Particularmente eu considero música algo extraordinário. A música é capaz de desencadear os mais sinceros sentimentos, sem filtros. Ela transcende tempo, distâncias e as mais diferentes culturas. Quem nunca ouviu uma música e subitamente sofreu com a nostalgia que ela trouxe inserida?
Os ecossistemas são verdadeiros musicais, com seus atores e diálogos cantados. Sua sonoridade é o conjunto de todos os sons emitidos biológicamente e geológicamente. Por exemplo, alguns animais são capazes de emitir sons para garantir a seleção de machos, para interação predador-presa e na marcação de território. Este ano saiu um artigo na Nature Communications (Suraci, 2016), o qual mostrou os efeitos que o medo poderia ter sobre uma cascata trófica. O “medo” foi caracterizado pela gravação de uivos de lobo, há tempos extintos do local, e foi o suficiente para diminuir o tempo de caça dos predadores de topo atuais. A sonoridade emitida por estes carnívoros de grande porte, foi apenas uma ferramenta para estudo do medo, no entanto a idéia de unir dois ramos da ciência como a sonoridade e a ecologia parece bem interessante, não?
Eis que surgiu uma área, relativamente nova, chamada de Soundscape Ecology (Ecologia da Paisagem Sonora). Esta é definida por Truax (1978) como: O estudo dos efeitos da sonoridade ambiental sobre as respostas físicas ou comportamentais dos que ali vivem. Atualmente a fragmentação de habitats e as mudanças climáticas são os principais distúrbios das paisagens e ameaças à biodiversidade. Neste contexto, entender por exemplo como as mudanças climáticas alterariam os padrões biofônicos de uma paisagem, é algo que a Ecologia da Paisagem Sonora busca entender. Já se sabe que mudanças na temperatura tem influência na fenologia e até mesmo o ciclo circadiano de alguns animais. Estas mudanças poderiam então alterar a idade ou o momento do dia em que um anuro vocalizaria.
Bem, falamos da biofonia e da geofonia mas parece que falta uma peça importante neste conjunto sonoro: o ser humano. Afinal quer influência na sonoridade de um espaço mais direta que uma cidade? São prédios, carros, buzinas, asfalto, etc. De amplitudes e frequências diferentes das encontradas em ambientes naturais. Afinal, o som de uma gota de chuva ao bater em um telhado é diferente do som da gota que cai na grama. O gráfico abaixo foi retirado do Pijanowski (2011) e mostra um modelo conceitual da variação sonora ao longo de um gradiente de distúrbio antropogênico. A tendência geral da biofonia e da geofonia é diminuir com o aumento do distúrbio.

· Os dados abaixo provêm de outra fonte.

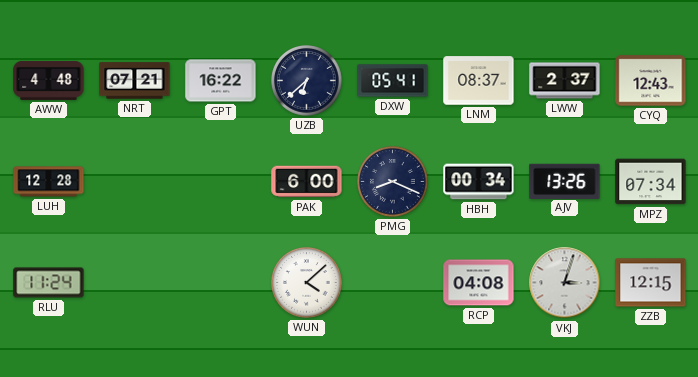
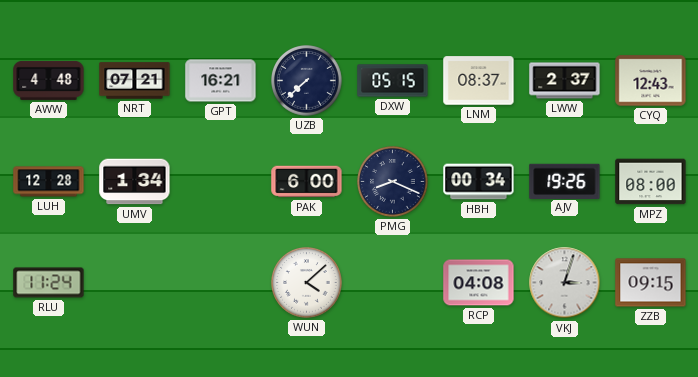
GPT: 16:22 -> 16:21
UZB: 6:38 -> 7:38
DXW: 05:41 -> 05:15
UMV: none -> 1:34
AJV: 13:26 -> 19:26
MPZ: 07:34 -> 08:00
ZZB: 12:15 -> 09:15
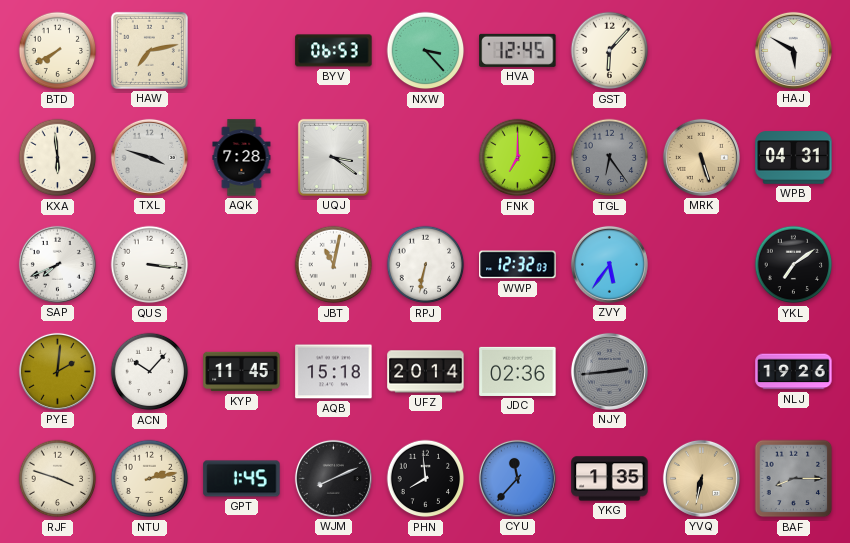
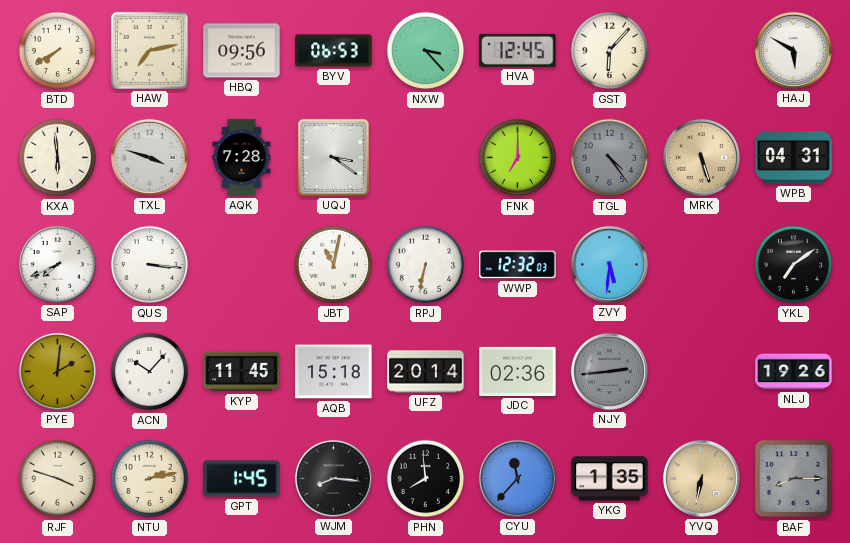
HBQ: none -> 09:56
TGL: 6:24 -> 4:24
ZVY: 5:36 -> 5:31
WJM: 8:11 -> 8:16
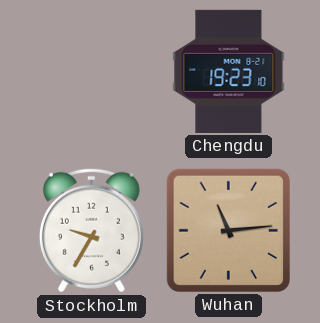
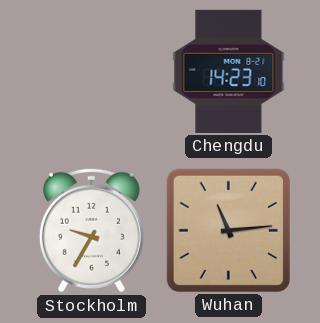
Chengdu: 19:23 -> 14:23
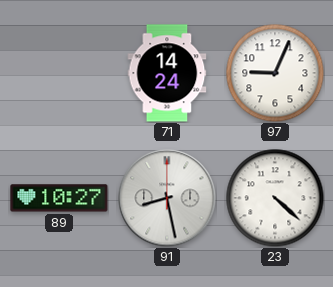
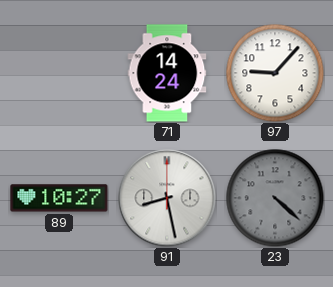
97: 9:04 -> 9:07
23 dial: white -> grey
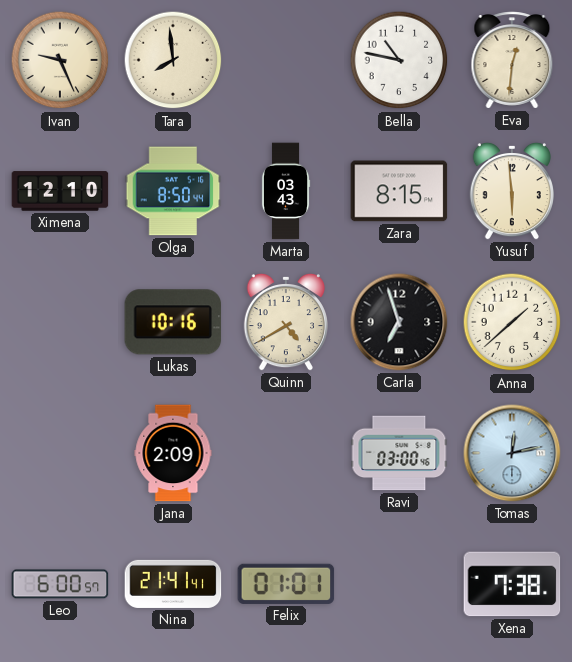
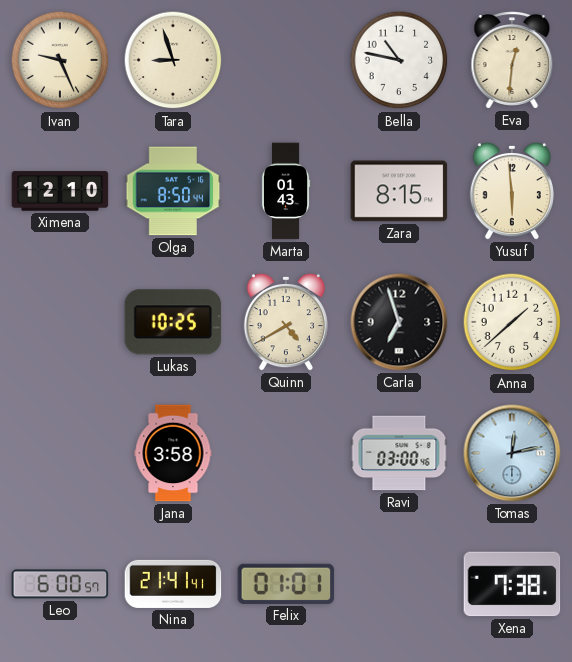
Tara: 7:59 -> 8:57
Marta: 03:43 -> 01:43
Lukas: 10:16 -> 10:25
Jana: 2:09 -> 3:58
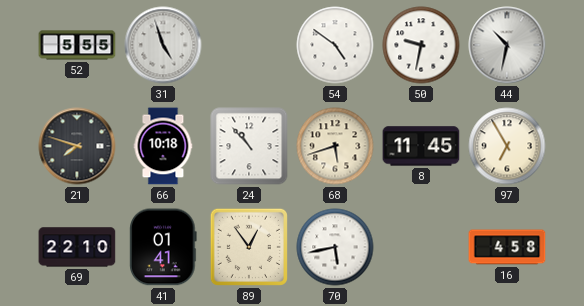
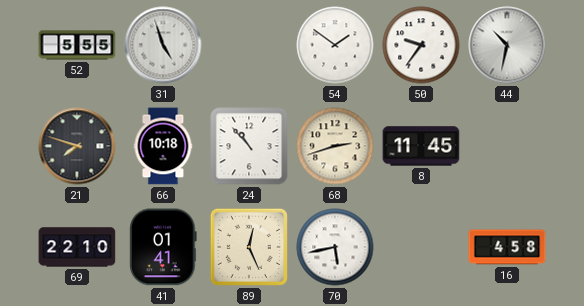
54: 4:51 -> 1:51
50: 9:32 -> 9:36
68: 5:42 -> 2:42
97: 6:55 -> none
89: 12:54 -> 12:26
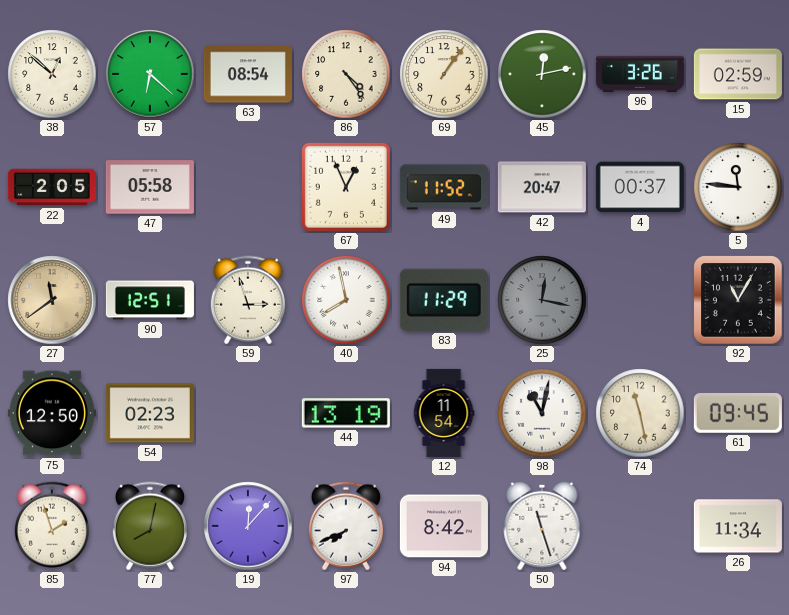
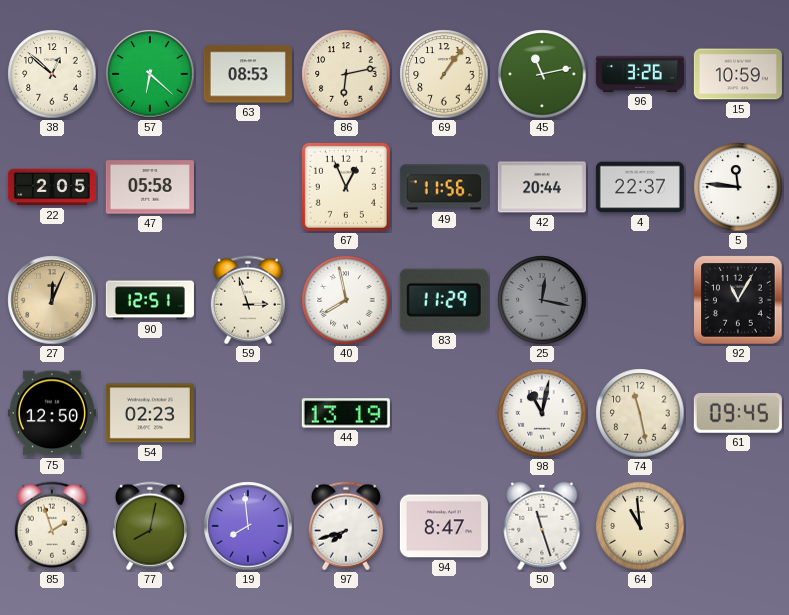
63: 08:54 -> 08:53
86: 4:24 -> 6:13
45: 12:13 -> 11:13
15: 02:59 -> 10:59
49: 11:52 -> 11:56
42: 20:47 -> 20:44
4: 00:37 -> 22:37
27: 11:39 -> 12:04
12: 11:54 -> none
19: 12:07 -> 7:59
97: 7:41 -> 7:42
94: 8:42 -> 8:47
64: none -> 10:59
26: 11:34 -> none
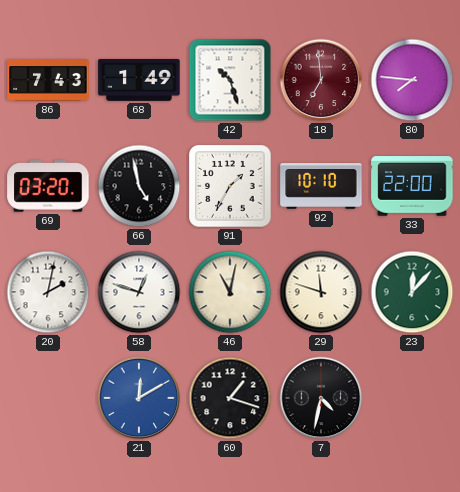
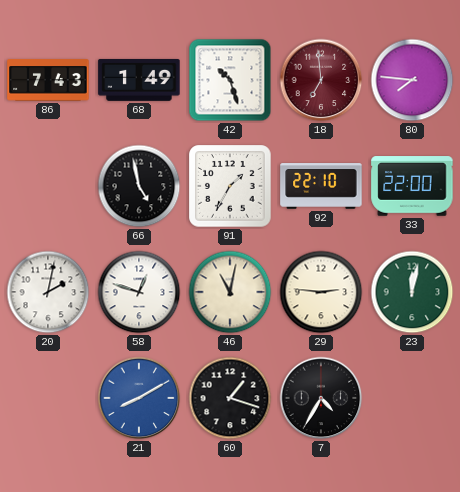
69: 03:20 -> none
92: 10:10 -> 22:10
29: 11:48 -> 2:46
23: 12:07 -> 12:02
21: 12:10 -> 8:10
7: 4:32 -> 4:35
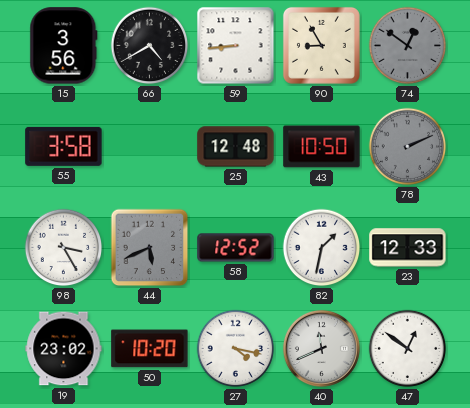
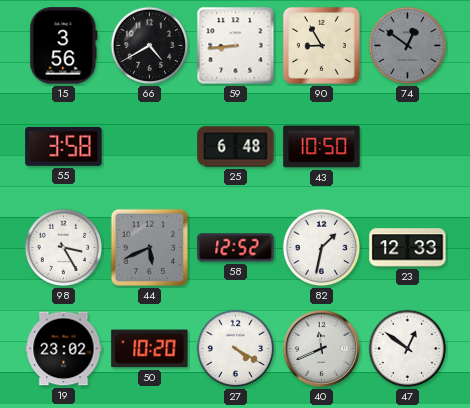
25: 12:48 -> 6:48
78: 2:11 -> none
27: 4:17 -> 4:20
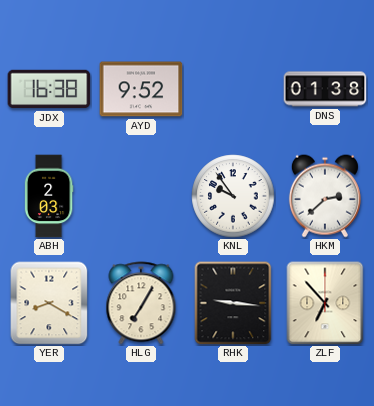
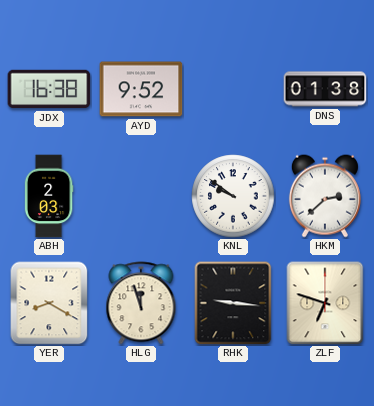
KNL: 9:54 -> 9:51
HLG: 7:05 -> 11:57
ZLF: 6:53 -> 6:48
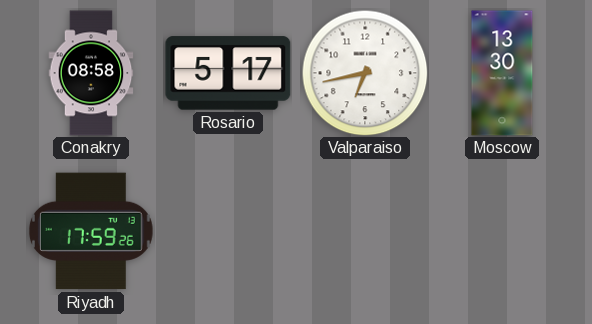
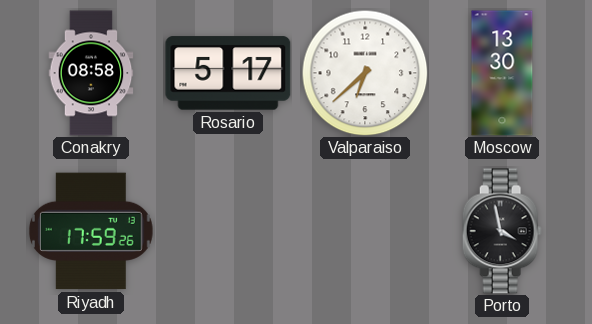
Valparaiso: 6:43 -> 6:38
Porto: none -> 3:58
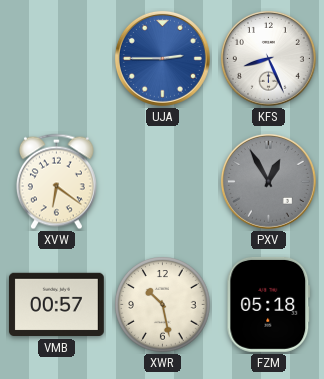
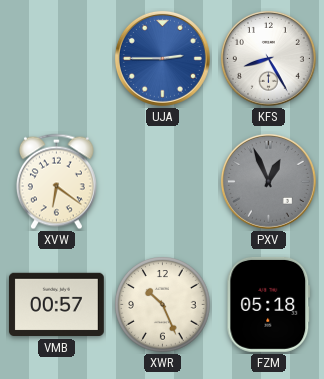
KFS: 8:26 -> 8:25
PXV: 12:55 -> 12:56
XWR: 10:28 -> 10:26
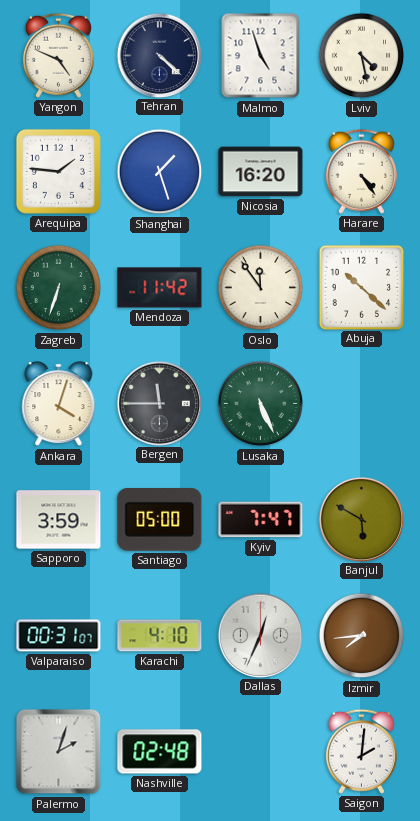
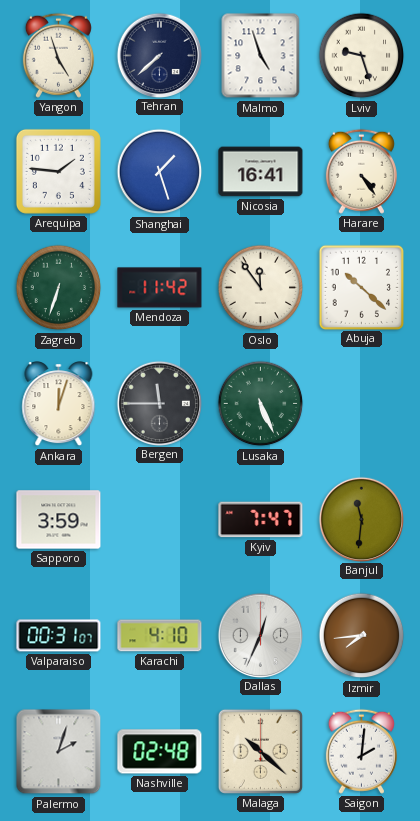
Yangon: 4:49 -> 4:57
Tehran: 4:22 -> 7:38
Lviv: 4:28 -> 9:27
Nicosia: 16:20 -> 16:41
Ankara: 4:03 -> 12:03
Santiago: 05:00 -> none
Banjul: 5:50 -> 11:31
Malaga: none -> 10:22
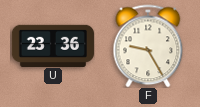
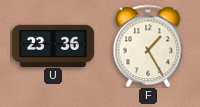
F: 9:25 -> 1:25
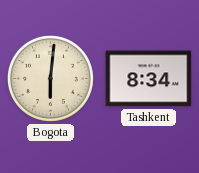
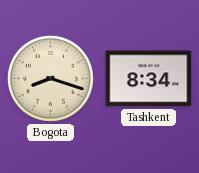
Bogota: 6:01 -> 8:18
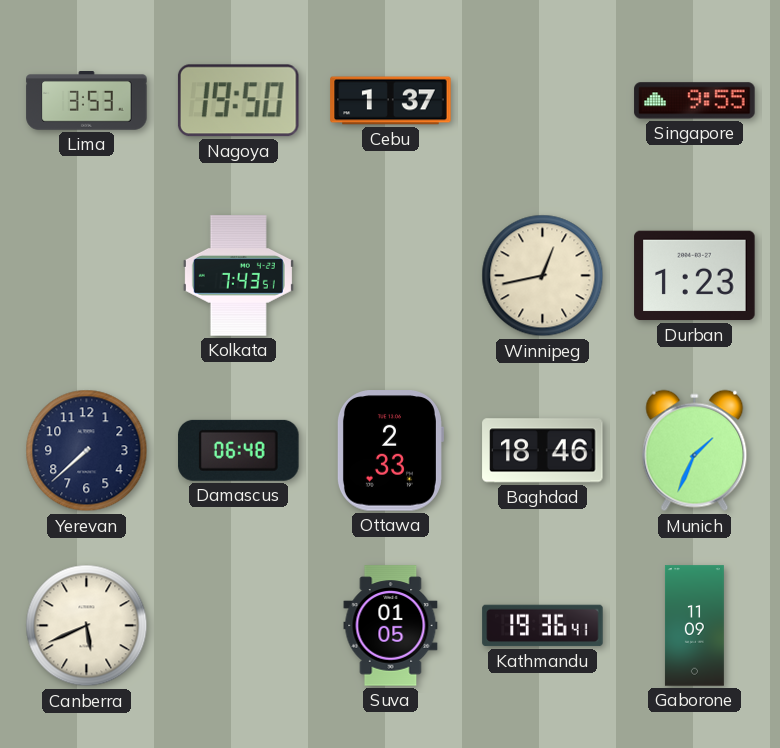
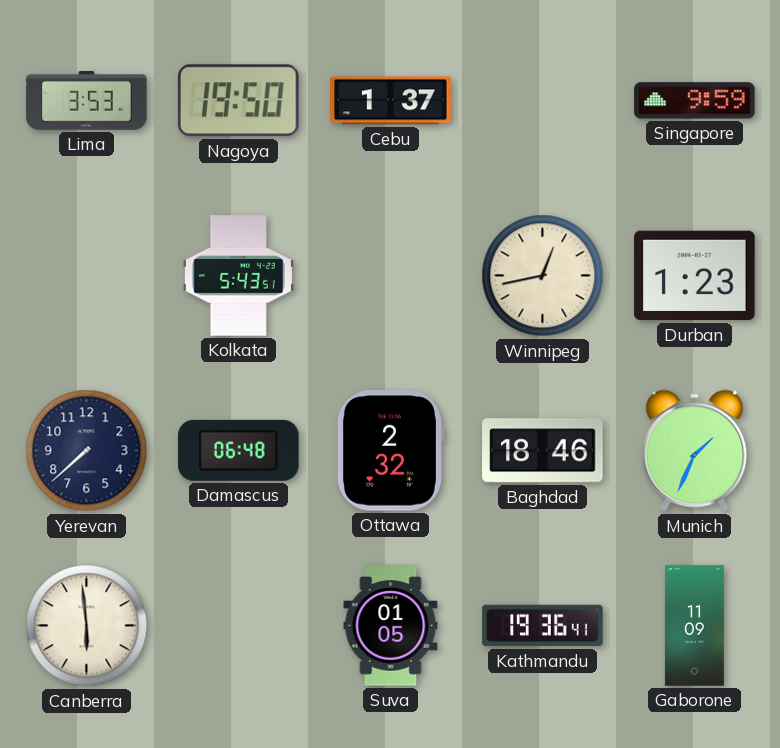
Singapore: 9:55 -> 9:59
Kolkata: 7:43 -> 5:43
Ottawa: 2:33 -> 2:32
Canberra: 5:41 -> 5:59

Na publicação Somos muitos rios, a Lúcia Sanches ressalta as alterações realizadas em grande parte dos corpos hídricos que existiram ou ainda resistem na cidade do Rio de Janeiro. Muitos destes córregos retificados, assoreados, poluídos ou simplesmente tampados, já foram ou estão em processo de serem silenciados. Este silenciamento se mostra preocupante, quando trabalhos como o de Ficken e colaboradores (1974) evidenciam que o ato de piar é de fato mais comum em pássaros que cantam ao longo de córregos.
Fica então o questionamento: seria a sonoridade do mundo uma composição indeterminada, a qual nós não temos controle, ou seriamos nós compositores e performáticos, responsáveis por sua forma? Se temos controle ou não, nós vivemos de forma direta e indireta as consequências das alterações sonoras. Você já parou para pensar por que muitas pessoas se sentem bem ao ouvir o barulho da chuva? Por que existem diversas terapias com fontes de água? Por que um banho de cachoeira ou de rio é tido como energizante?
Estas perguntas não vão ser respondidas até o fim dessa publicação, mas são perguntas que evidenciam a água como um serviço ecossistêmico potencialmente importante para o bem estar e a saúde humana. Assim, a Ecologia da Paisagem Sonora busca mostrar a importância da conservação ambiental, através da valorização destas sonoridade locais. Se você nunca parou para pensar nisso, tente tirar um cochilo numa rede ouvindo rainymood.com e reflita sobre a qualidade do seu sono.
Muito legal, Iamê! É uma área emergente e me parece muito promissora. Esse questionamento é complexo, mas acredito que somos responsáveis em parte pela sonoridade do mundo, e parece que essa responsabilidade ganha mais peso à medida que o homem vem modificando e degradando cada vez mais as diversas paisagens naturais. E se nosso potencial de sermos grandes perturbadores conforme nos aproximamos de áreas urbanas aumenta, como podemos refletir e agir para amenizar esse padrão? Será possível? É um desafio, mas acho extremamente importante começarmos a aprender mais sobre isso. E rainymood.com é espetacular! Incrível como o humor é moldado e você sente uma leveza….é bom até para focar nos estudos!